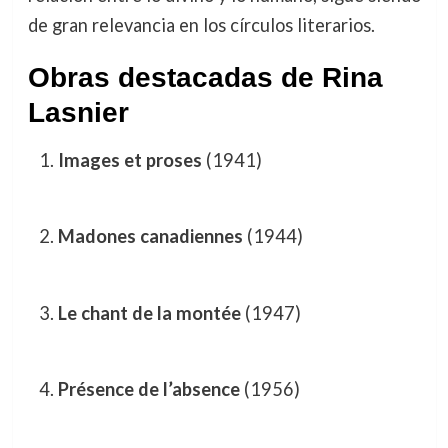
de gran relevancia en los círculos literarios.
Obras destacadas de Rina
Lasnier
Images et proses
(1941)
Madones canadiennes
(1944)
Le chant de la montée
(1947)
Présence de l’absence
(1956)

● ● ● ●

Problem details:
Repeat the material line for line. Pictures stay out of the copy.

Answer section:
de gran relevancia en los círculos literarios.
Obras destacadas de Rina
Lasnier
Images et proses
(1941)
Madones canadiennes
(1944)
Le chant de la montée
(1947)
Présence de l’absence
(1956)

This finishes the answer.